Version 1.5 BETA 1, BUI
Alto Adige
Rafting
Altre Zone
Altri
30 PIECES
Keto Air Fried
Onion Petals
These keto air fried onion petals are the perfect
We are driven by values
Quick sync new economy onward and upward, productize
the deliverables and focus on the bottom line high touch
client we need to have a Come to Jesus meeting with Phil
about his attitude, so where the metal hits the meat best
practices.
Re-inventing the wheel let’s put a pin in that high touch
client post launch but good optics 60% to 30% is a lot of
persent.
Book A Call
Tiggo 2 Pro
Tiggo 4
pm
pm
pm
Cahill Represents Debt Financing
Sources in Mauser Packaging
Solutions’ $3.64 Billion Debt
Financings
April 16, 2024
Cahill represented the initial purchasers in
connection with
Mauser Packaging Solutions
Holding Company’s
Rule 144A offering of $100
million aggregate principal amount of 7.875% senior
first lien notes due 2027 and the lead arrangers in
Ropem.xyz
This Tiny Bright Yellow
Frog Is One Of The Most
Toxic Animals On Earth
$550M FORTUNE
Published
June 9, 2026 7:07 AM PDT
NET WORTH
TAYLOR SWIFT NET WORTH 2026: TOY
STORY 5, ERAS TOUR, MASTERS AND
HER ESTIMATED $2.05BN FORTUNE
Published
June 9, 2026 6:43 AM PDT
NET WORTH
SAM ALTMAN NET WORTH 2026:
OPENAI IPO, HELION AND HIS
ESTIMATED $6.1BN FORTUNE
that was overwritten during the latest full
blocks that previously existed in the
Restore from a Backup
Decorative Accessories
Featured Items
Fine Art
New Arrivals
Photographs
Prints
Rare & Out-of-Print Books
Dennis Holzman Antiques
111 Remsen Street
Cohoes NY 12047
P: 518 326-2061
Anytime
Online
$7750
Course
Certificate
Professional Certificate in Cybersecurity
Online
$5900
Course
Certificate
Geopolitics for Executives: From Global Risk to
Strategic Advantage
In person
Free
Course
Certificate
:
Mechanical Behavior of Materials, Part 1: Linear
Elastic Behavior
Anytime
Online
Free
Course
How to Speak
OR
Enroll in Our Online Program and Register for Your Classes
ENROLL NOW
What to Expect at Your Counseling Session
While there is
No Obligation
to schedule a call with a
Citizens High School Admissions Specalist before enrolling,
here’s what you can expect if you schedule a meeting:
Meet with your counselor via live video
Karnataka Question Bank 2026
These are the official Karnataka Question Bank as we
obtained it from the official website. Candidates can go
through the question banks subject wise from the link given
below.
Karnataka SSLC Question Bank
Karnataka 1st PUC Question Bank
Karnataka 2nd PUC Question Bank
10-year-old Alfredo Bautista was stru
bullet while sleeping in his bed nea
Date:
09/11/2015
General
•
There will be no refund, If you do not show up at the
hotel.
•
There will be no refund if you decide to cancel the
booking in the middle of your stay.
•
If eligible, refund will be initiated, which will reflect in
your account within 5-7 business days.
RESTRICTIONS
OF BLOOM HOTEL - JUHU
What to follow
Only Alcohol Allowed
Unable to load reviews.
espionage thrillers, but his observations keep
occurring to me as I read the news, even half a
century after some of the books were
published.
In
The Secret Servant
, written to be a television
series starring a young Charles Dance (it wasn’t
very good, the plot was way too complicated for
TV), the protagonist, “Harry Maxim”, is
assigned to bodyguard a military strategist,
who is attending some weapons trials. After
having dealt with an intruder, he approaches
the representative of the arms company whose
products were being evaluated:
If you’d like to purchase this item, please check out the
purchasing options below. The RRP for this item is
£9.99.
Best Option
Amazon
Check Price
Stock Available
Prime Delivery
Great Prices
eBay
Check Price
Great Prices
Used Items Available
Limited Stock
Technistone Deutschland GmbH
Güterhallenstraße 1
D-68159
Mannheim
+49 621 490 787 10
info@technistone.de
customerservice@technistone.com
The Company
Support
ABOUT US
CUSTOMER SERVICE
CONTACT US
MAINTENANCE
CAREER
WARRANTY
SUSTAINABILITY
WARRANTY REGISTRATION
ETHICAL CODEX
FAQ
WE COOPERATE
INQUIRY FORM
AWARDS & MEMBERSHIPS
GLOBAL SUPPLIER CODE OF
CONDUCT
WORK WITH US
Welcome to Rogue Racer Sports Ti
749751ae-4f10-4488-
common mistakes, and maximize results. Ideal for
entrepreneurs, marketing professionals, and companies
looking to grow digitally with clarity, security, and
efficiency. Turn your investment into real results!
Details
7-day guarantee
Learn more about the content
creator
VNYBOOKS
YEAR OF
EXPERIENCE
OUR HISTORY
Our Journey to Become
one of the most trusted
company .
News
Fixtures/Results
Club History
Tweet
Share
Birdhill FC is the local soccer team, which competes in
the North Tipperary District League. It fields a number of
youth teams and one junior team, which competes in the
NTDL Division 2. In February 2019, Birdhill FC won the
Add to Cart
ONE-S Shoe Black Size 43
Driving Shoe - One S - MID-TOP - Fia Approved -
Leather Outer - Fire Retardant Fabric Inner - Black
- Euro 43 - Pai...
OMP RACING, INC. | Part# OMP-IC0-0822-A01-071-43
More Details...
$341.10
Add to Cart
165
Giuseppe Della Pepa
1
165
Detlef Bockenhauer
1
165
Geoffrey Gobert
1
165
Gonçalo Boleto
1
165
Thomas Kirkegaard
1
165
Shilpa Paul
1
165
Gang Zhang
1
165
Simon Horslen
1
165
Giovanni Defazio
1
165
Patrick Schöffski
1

——

WORK REQUIRED: Once the records are read, print each of them exactly as written.

OUTPUT FOR THIS TASK:
Version 1.5 BETA 1, BUI
Alto Adige
Rafting
Altre Zone
Altri
30 PIECES
Keto Air Fried
Onion Petals
These keto air fried onion petals are the perfect
We are driven by values
Quick sync new economy onward and upward, productize
the deliverables and focus on the bottom line high touch
client we need to have a Come to Jesus meeting with Phil
about his attitude, so where the metal hits the meat best
practices.
Re-inventing the wheel let’s put a pin in that high touch
client post launch but good optics 60% to 30% is a lot of
persent.
Book A Call
Tiggo 2 Pro
Tiggo 4
pm
pm
pm
Cahill Represents Debt Financing
Sources in Mauser Packaging
Solutions’ $3.64 Billion Debt
Financings
April 16, 2024
Cahill represented the initial purchasers in
connection with
Mauser Packaging Solutions
Holding Company’s
Rule 144A offering of $100
million aggregate principal amount of 7.875% senior
first lien notes due 2027 and the lead arrangers in
Ropem.xyz
This Tiny Bright Yellow
Frog Is One Of The Most
Toxic Animals On Earth
$550M FORTUNE
Published
June 9, 2026 7:07 AM PDT
NET WORTH
TAYLOR SWIFT NET WORTH 2026: TOY
STORY 5, ERAS TOUR, MASTERS AND
HER ESTIMATED $2.05BN FORTUNE
Published
June 9, 2026 6:43 AM PDT
NET WORTH
SAM ALTMAN NET WORTH 2026:
OPENAI IPO, HELION AND HIS
ESTIMATED $6.1BN FORTUNE
that was overwritten during the latest full
blocks that previously existed in the
Restore from a Backup
Decorative Accessories
Featured Items
Fine Art
New Arrivals
Photographs
Prints
Rare & Out-of-Print Books
Dennis Holzman Antiques
111 Remsen Street
Cohoes NY 12047
P: 518 326-2061
Anytime
Online
$7750
Course
Certificate
Professional Certificate in Cybersecurity
Online
$5900
Course
Certificate
Geopolitics for Executives: From Global Risk to
Strategic Advantage
In person
Free
Course
Certificate
:
Mechanical Behavior of Materials, Part 1: Linear
Elastic Behavior
Anytime
Online
Free
Course
How to Speak
OR
Enroll in Our Online Program and Register for Your Classes
ENROLL NOW
What to Expect at Your Counseling Session
While there is
No Obligation
to schedule a call with a
Citizens High School Admissions Specalist before enrolling,
here’s what you can expect if you schedule a meeting:
Meet with your counselor via live video
Karnataka Question Bank 2026
These are the official Karnataka Question Bank as we
obtained it from the official website. Candidates can go
through the question banks subject wise from the link given
below.
Karnataka SSLC Question Bank
Karnataka 1st PUC Question Bank
Karnataka 2nd PUC Question Bank
10-year-old Alfredo Bautista was stru
bullet while sleeping in his bed nea
Date:
09/11/2015
General
•
There will be no refund, If you do not show up at the
hotel.
•
There will be no refund if you decide to cancel the
booking in the middle of your stay.
•
If eligible, refund will be initiated, which will reflect in
your account within 5-7 business days.
RESTRICTIONS
OF BLOOM HOTEL - JUHU
What to follow
Only Alcohol Allowed
Unable to load reviews.
espionage thrillers, but his observations keep
occurring to me as I read the news, even half a
century after some of the books were
published.
In
The Secret Servant
, written to be a television
series starring a young Charles Dance (it wasn’t
very good, the plot was way too complicated for
TV), the protagonist, “Harry Maxim”, is
assigned to bodyguard a military strategist,
who is attending some weapons trials. After
having dealt with an intruder, he approaches
the representative of the arms company whose
products were being evaluated:
If you’d like to purchase this item, please check out the
purchasing options below. The RRP for this item is
£9.99.
Best Option
Amazon
Check Price
Stock Available
Prime Delivery
Great Prices
eBay
Check Price
Great Prices
Used Items Available
Limited Stock
Technistone Deutschland GmbH
Güterhallenstraße 1
D-68159
Mannheim
+49 621 490 787 10
info@technistone.de
customerservice@technistone.com
The Company
Support
ABOUT US
CUSTOMER SERVICE
CONTACT US
MAINTENANCE
CAREER
WARRANTY
SUSTAINABILITY
WARRANTY REGISTRATION
ETHICAL CODEX
FAQ
WE COOPERATE
INQUIRY FORM
AWARDS & MEMBERSHIPS
GLOBAL SUPPLIER CODE OF
CONDUCT
WORK WITH US
Welcome to Rogue Racer Sports Ti
749751ae-4f10-4488-
common mistakes, and maximize results. Ideal for
entrepreneurs, marketing professionals, and companies
looking to grow digitally with clarity, security, and
efficiency. Turn your investment into real results!
Details
7-day guarantee
Learn more about the content
creator
VNYBOOKS
YEAR OF
EXPERIENCE
OUR HISTORY
Our Journey to Become
one of the most trusted
company .
News
Fixtures/Results
Club History
Tweet
Share
Birdhill FC is the local soccer team, which competes in
the North Tipperary District League. It fields a number of
youth teams and one junior team, which competes in the
NTDL Division 2. In February 2019, Birdhill FC won the
Add to Cart
ONE-S Shoe Black Size 43
Driving Shoe - One S - MID-TOP - Fia Approved -
Leather Outer - Fire Retardant Fabric Inner - Black
- Euro 43 - Pai...
OMP RACING, INC. | Part# OMP-IC0-0822-A01-071-43
More Details...
$341.10
Add to Cart
165
Giuseppe Della Pepa
1
165
Detlef Bockenhauer
1
165
Geoffrey Gobert
1
165
Gonçalo Boleto
1
165
Thomas Kirkegaard
1
165
Shilpa Paul
1
165
Gang Zhang
1
165
Simon Horslen
1
165
Giovanni Defazio
1
165
Patrick Schöffski
1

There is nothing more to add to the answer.